If you are in FinOps, a Cloud Infrastructure developer in payments, or just want to manage AWS infrastructure costs efficiently, check this out.
VGS has been running on AWS since 2016, fully embracing the cloud to support our infrastructure and growth. Our CTO and co-founder, Marshall Jones, is focused on building a technical vision that enables our business and controls costs. One of our key engineering goals this year is optimizing AWS spending relative to usage. We measure this goal by examining our "AWS costs per unit sold."
Pavlo Ulanov, a member of our SRE team, has been instrumental in this effort, saving VGS hundreds of thousands of dollars through his team's FinOps practice. Pavlo shares one of his key initiatives in this blog post: achieving a 20% reduction in AWS RDS database spending by migrating Aurora I/O-Optimized.
Background
Amazon introduced Aurora I/O-Optimized in 2023 as an extension of Amazon Aurora, a managed relational database service from AWS compatible with MySQL and PostgreSQL databases. Aurora's pay-per-request model was designed for cost-efficiency in managing input/output (I/O costs)—sometimes at one-tenth the price of traditional databases—making it ideal for low-to-moderate I/O workloads.
The new Optimized storage configuration was designed for applications with heavy I/O workloads to deliver enhanced performance, lower latency, and predictable pricing.
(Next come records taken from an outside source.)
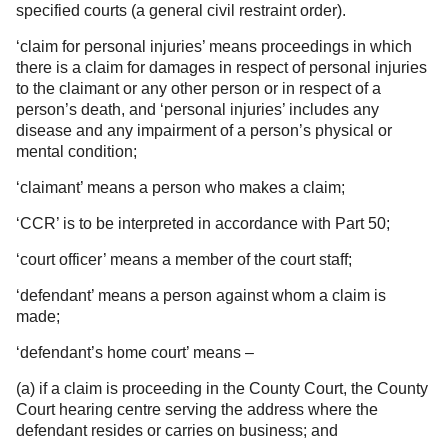
specified courts (a general civil restraint order).
‘claim for personal injuries’ means proceedings in which
there is a claim for damages in respect of personal injuries
to the claimant or any other person or in respect of a
person’s death, and ‘personal injuries’ includes any
disease and any impairment of a person’s physical or
mental condition;
‘claimant’ means a person who makes a claim;
‘CCR’ is to be interpreted in accordance with Part 50;
‘court officer’ means a member of the court staff;
‘defendant’ means a person against whom a claim is
made;
‘defendant’s home court’ means –
(a) if a claim is proceeding in the County Court, the County
Court hearing centre serving the address where the
defendant resides or carries on business; and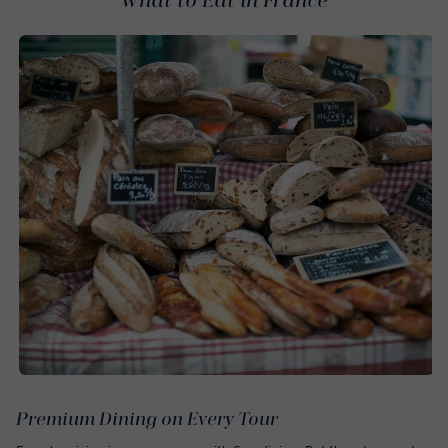
What to Eat in France
Premium Dining on Every Tour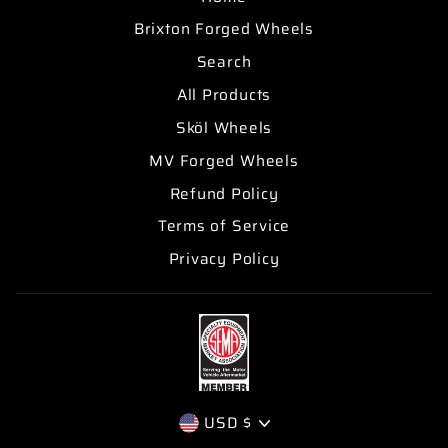
Brixton Forged Wheels
Search
All Products
Sköl Wheels
MV Forged Wheels
Refund Policy
Terms of Service
Privacy Policy
CURRENCY
USD $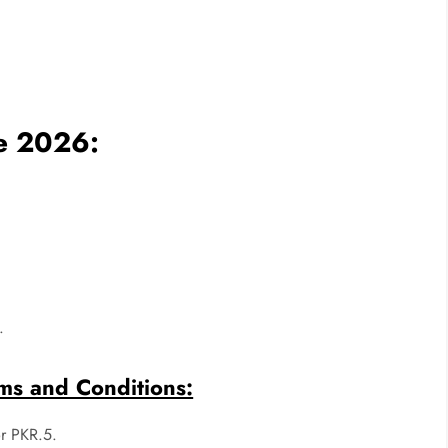
ge 2026:
.
ms and Conditions:
or PKR.5.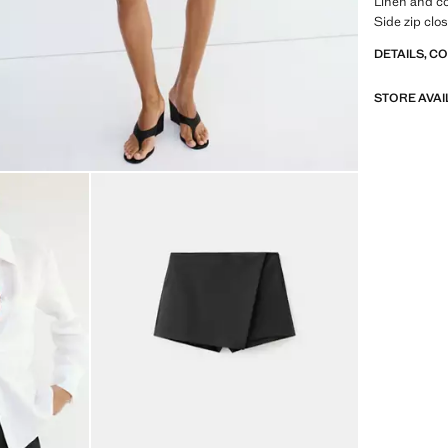
Linen and co
Side zip clo
DETAILS, C
STORE AVAI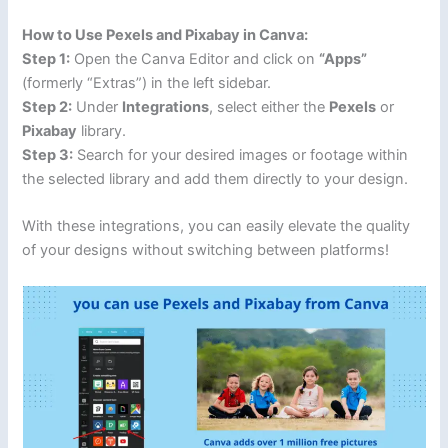
How to Use Pexels and Pixabay in Canva:
Step 1:
Open the Canva Editor and click on
“Apps”
(formerly “Extras”) in the left sidebar.
Step 2:
Under
Integrations
, select either the
Pexels
or
Pixabay
library.
Step 3:
Search for your desired images or footage within
the selected library and add them directly to your design.
With these integrations, you can easily elevate the quality
of your designs without switching between platforms!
E-commerce and payment processing systems were cited as common use cases, and VGS fit the bill.
Applying Aurora I/O-Optimized at VGS
Earlier this year, VGS reviewed its AWS RDS costs as part of a regular assessment of the efficiency of our AWS usage. We are a cloud-native organization whose primary RDS usage has been on Aurora, so it was natural to start there.
When AWS announced Aurora I/O-Optimized and positioned it as offering an improved price/performance profile depending on an organization's Aurora usage patterns, our FinOps and Cloud Infrastructure/DevOps/SRE teams were intrigued by the opportunity to reduce our cloud costs.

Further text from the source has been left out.